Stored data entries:
※ ※ ※

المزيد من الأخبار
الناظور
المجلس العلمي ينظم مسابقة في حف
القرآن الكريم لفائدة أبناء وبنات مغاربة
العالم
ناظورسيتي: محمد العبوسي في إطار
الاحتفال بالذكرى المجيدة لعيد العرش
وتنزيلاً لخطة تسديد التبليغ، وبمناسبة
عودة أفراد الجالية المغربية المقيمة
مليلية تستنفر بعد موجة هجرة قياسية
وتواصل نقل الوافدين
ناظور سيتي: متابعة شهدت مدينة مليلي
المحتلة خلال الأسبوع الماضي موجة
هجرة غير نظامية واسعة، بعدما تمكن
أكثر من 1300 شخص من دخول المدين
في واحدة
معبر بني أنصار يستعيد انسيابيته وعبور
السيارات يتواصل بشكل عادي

※ ※ ※

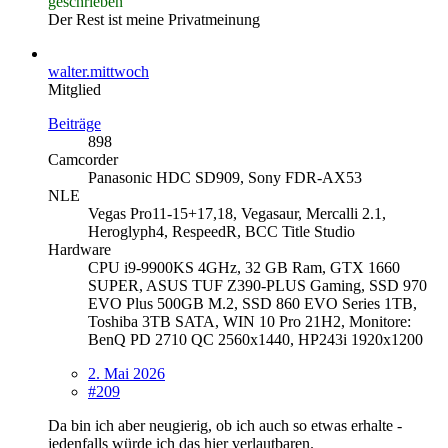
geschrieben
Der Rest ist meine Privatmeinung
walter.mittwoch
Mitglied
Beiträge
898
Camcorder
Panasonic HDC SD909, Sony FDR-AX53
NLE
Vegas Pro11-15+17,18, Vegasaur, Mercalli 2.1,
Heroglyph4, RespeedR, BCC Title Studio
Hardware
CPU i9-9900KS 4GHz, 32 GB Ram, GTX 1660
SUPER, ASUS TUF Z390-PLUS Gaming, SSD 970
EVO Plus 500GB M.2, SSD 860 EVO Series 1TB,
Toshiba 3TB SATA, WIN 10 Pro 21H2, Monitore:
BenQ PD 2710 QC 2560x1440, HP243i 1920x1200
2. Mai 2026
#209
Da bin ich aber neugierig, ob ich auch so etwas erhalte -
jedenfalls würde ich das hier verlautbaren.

※ ※ ※

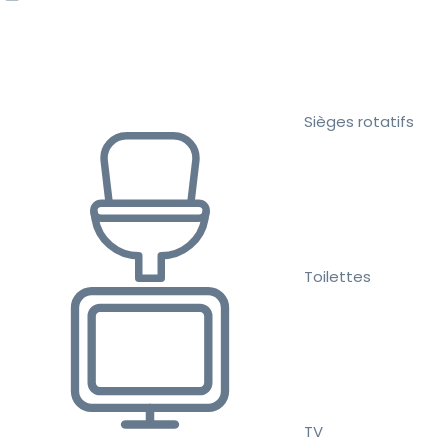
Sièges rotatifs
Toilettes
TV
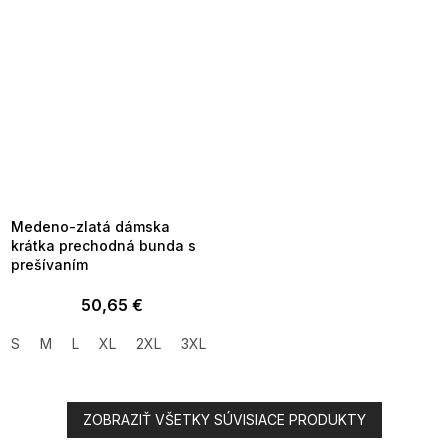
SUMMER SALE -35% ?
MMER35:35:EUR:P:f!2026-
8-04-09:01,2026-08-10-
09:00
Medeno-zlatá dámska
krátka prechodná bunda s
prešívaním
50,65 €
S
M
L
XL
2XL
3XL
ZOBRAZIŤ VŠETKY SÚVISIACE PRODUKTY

※ ※ ※

> **WHAT YOU NEED TO DO**
Make a tally of the lines in this data that include the string "هجرة", and answer with that tally alone.

> **OUTPUT FOR THIS TASK**
2